The CMU project, the reasoning went, would place the UK at the centre of a happy vision of EU integration that would be naturally London-centric, given the City’s dominant role in Europe’s capital markets. Simultaneously, CMU echoed policy concerns raised by the European Central Bank and others about the need for capital market integration to increase the EU financial system’s resilience against asymmetric shocks, while not requiring further fiscal integration.
Something for everyone, it seemed. But the price was an in-built lack of clarity on the project’s actual aims, and even more so, of its policy content. The political imperative not to generate any controversy with London meant that the CMU would only prioritise incremental regulatory adjustments. The implied rejection of any more ambitious options belied the very semantics of capital markets union, which promised – like the banking union initiated in 2012 – something more than business as usual.
The European Commissioner then in charge, Jonathan Hill, rationalised this contradiction by trumpeting his focus on “low-hanging fruits”, as if the EU had been neglecting its orchard in the previous 15 years of near-continuous financial-sector reform initiatives. Predictably, not much happened, either before or after the Brexit referendum that removed the CMU’s initial motivation altogether.
Ten years on, the CMU project’s main features appear largely unchanged from the time of its birth: big on rhetoric, small on policy. Political leaders at EU and national levels pay eloquent lip service to the vision of well-developed, liquid and deep capital markets,which would boost EU strategic autonomy, power the green transition, enable the blossoming of innovative start-ups and their rapid growth into global champions, and perhaps eventually rival Wall Street. When it comes to action, things suddenly become less awe-inspiring.
To be sure, the EU machine has churned out useful capital markets legislation over the past decade, including the European Single Access Point for corporate disclosures, the so-called consolidated tape of transactions data, or the European Long-Term Investment Funds, which may become a successful investment product. This track record of regulatory reform, however, is no more than in line with the usual pace of regulatory harmonisation as seen before CMU was invented.
As for the stated aim of fostering market integration through convergence in structural areas such as taxation, insolvency law or pension finance, the achievements so far are too minuscule to mention, suggesting that any fruits in these areas outside the core scope of financial services policy should be viewed as rather high-hanging. The ECB has summarised a widespread perception by stating bluntly in a 7 March statement on CMU that “there are no more low-hanging fruits to pick in this area”.

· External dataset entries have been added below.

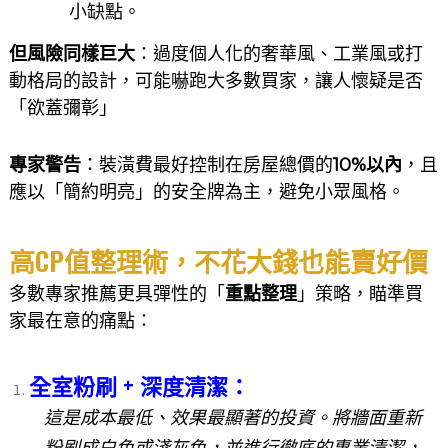
小缺點。
但風險同樣巨大
：過度個人化的奢華風、工業風或打
動格局的設計，可能嚇跑大多數買家，讓人懷疑是否
「欲蓋彌彰」
專家警告
：裝潢費最好控制在房屋總價的
10%以內
，且
應以「簡約明亮」的安全牌為主，避免小眾風格。
高CP值整理術，不花大錢也能賣好價
多數專家推薦更具彈性的「
重點整理
」策略，瞄準買
家最在意的痛點：
全室粉刷 + 深度清潔
：
這是成本最低、效果最顯著的投資。將牆面重新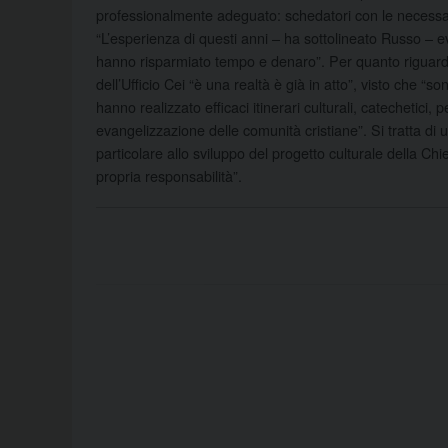
professionalmente adeguato: schedatori con le necessarie q
“L’esperienza di questi anni – ha sottolineato Russo – 
hanno risparmiato tempo e denaro”. Per quanto riguarda la
dell’Ufficio Cei “è una realtà è già in atto”, visto che “s
hanno realizzato efficaci itinerari culturali, catechetici,
evangelizzazione delle comunità cristiane”. Si tratta di
particolare allo sviluppo del progetto culturale della Chie
propria responsabilità”.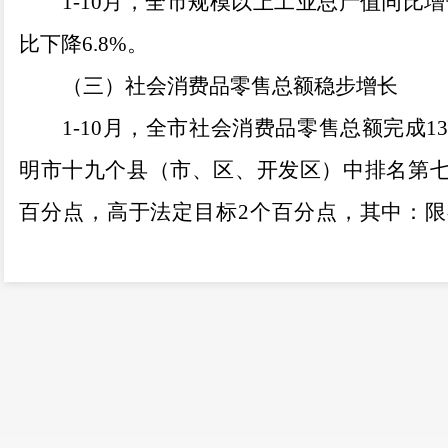
1-10
月，全市规模以上工业总产值同比增
比下降
6.8%
。
（三）社会消费品零售总额稳步增长
1-10
月，全市社会消费品零售总额完成
13
明市十九个县（市、区、开发区）中排名第
百分点，高于法定目标
2
个百分点，其中：限
元，同比增长
15.7%
。
（四）一般公共预算收入同比增长
1-10
月，全市一般公共预算收入达
44.09
收入
34.16
亿元，同比增长
10.2%
，非税收入
9.9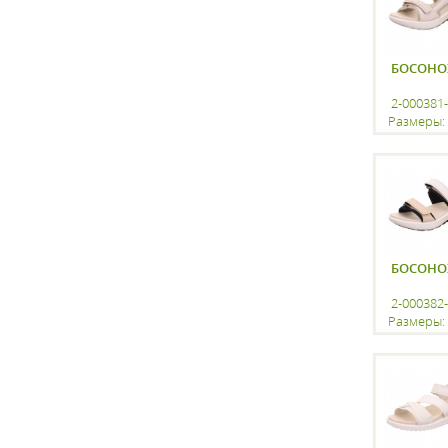
БОСОН
2-000381
Размеры: 
регистр
БОСОН
2-000382
Размеры: 
регистр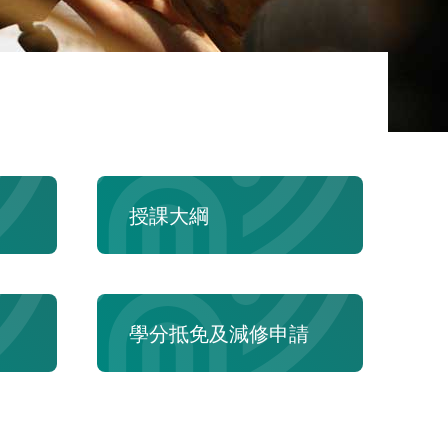
授課大綱
學分抵免及減修申請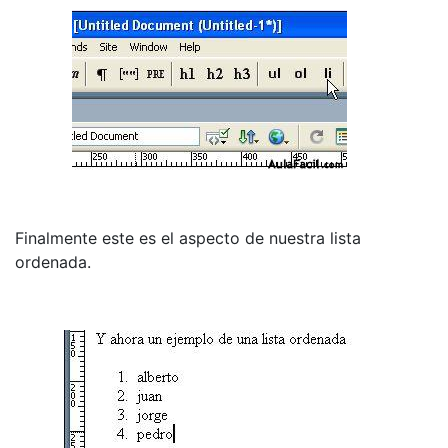
Finalmente este es el aspecto de nuestra lista
ordenada.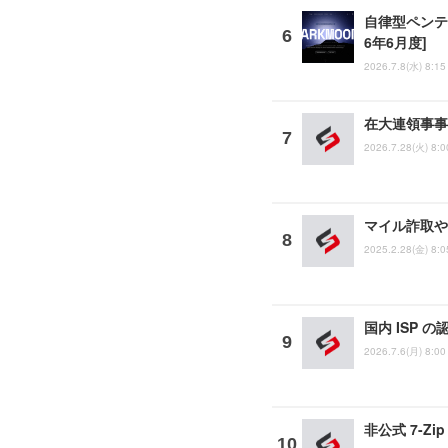
自律型ペンテスト
6年6月度]
2026.7.8(水) 8:15
在大連領事事
2026.7.28(火) 8:0
マイル詐取や
2025.2.28(金) 8:0
国内 ISP
2026.7.6(月) 8:00
非公式 7-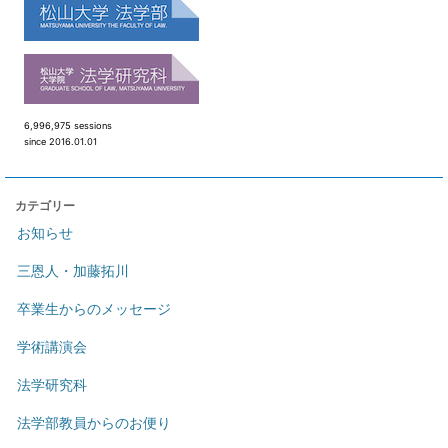
6,996,975 sessions
since 2016.01.01
カテゴリー
お知らせ
三恩人・加藤拓川
卒業生からのメッセージ
学術講演会
法学研究科
法学部教員からのお便り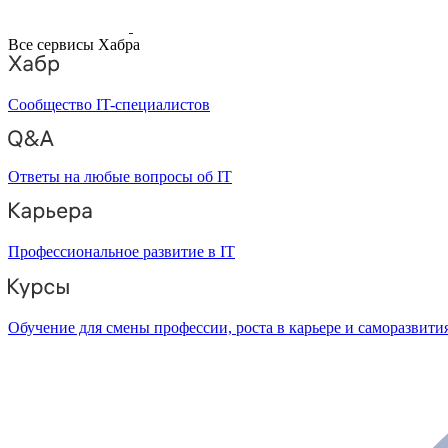
Все сервисы Хабра
Сообщество IT-специалистов
Ответы на любые вопросы об IT
Профессиональное развитие в IT
Обучение для смены профессии, роста в карьере и саморазвити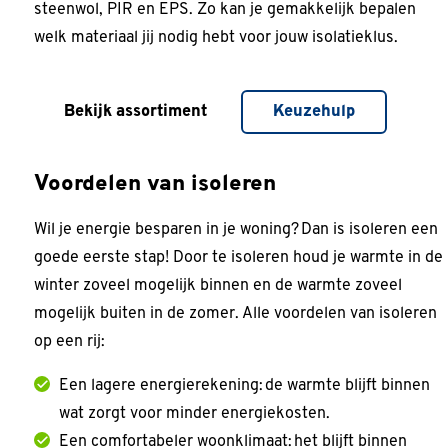
steenwol, PIR en EPS. Zo kan je gemakkelijk bepalen
welk materiaal jij nodig hebt voor jouw isolatieklus.
Bekijk assortiment
Keuzehulp
Voordelen van isoleren
Wil je energie besparen in je woning? Dan is isoleren een
goede eerste stap! Door te isoleren houd je warmte in de
winter zoveel mogelijk binnen en de warmte zoveel
mogelijk buiten in de zomer. Alle voordelen van isoleren
op een rij:
Een lagere energierekening: de warmte blijft binnen
wat zorgt voor minder energiekosten.
Een comfortabeler woonklimaat: het blijft binnen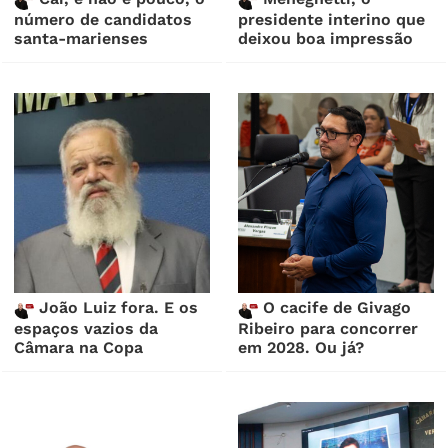
número de candidatos
presidente interino que
santa-marienses
deixou boa impressão
João Luiz fora. E os
O cacife de Givago
espaços vazios da
Ribeiro para concorrer
Câmara na Copa
em 2028. Ou já?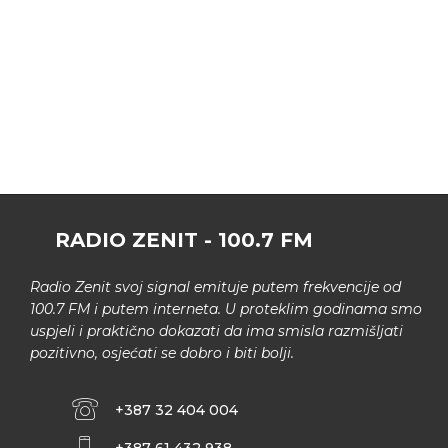
RADIO ZENIT - 100.7 FM
Radio Zenit svoj signal emituje putem frekvencije od
100.7 FM i putem interneta. U proteklim godinama smo
uspjeli i praktično dokazati da ima smisla razmišljati
pozitivno, osjećati se dobro i biti bolji.
+387 32 404 004
+387 61 432 938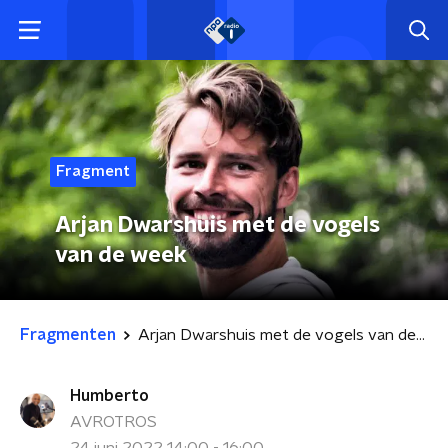
Fragment
Arjan Dwarshuis met de vogels
van de week
Fragmenten
Arjan Dwarshuis met de vogels van de week
Humberto
AVROTROS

Is the CMU project doomed to fail? Possibly. But it can and should be given a last chance. Between the low-hanging fruit of marginal adjustment and the high-hanging ones of taxation, insolvency and pensions, a mid-hanging fruit beckons that may not be out of reach: supervisory integration, namely the build-up of an authoritative EU capital markets supervisor – a “European SEC”, as ECB President Christine Lagarde called it, in reference to the powerful US Securities and Exchange Commission. This could catalyse the gradual dismantling of hidden barriers to cross-border market amalgamation.
In practice, supervisory integration would entail the reconstruction of the existing European Securities and Markets Authority with new governance, a new funding framework and possibly new locations that would pave the way to a significant expansion of its direct supervision activities. The European Commission attempted something like that in 2017, and failed. But chances of success are greater now, for at least three reasons.
First is a sense of urgency, driven by the perception in the EU of being left behind by US capital market dynamism and the increasingly pressing necessities of the climate transition and of safeguarding EU security. Second, after ten years, the inability of the low-hanging-fruits approach to deliver transformational outcomes has become inescapable. Third, there now exist compelling proofs-of-concept of integrated European supervision in adjacent areas, principally European banking supervision, which has been generally successful, and also the soon-to-be-established Anti-Money Laundering Authority. Against that backdrop, the idea of EU-level capital-markets supervision, which ten years ago could still be dismissed as utopian, looks increasingly like a no-brainer.
Making it happen would finally transform the CMU into a substantial project. Conversely, if a combination of nationalistic reflexes and entrenched special interests stop it happening, then the time may have come to finally stop talking about capital markets union.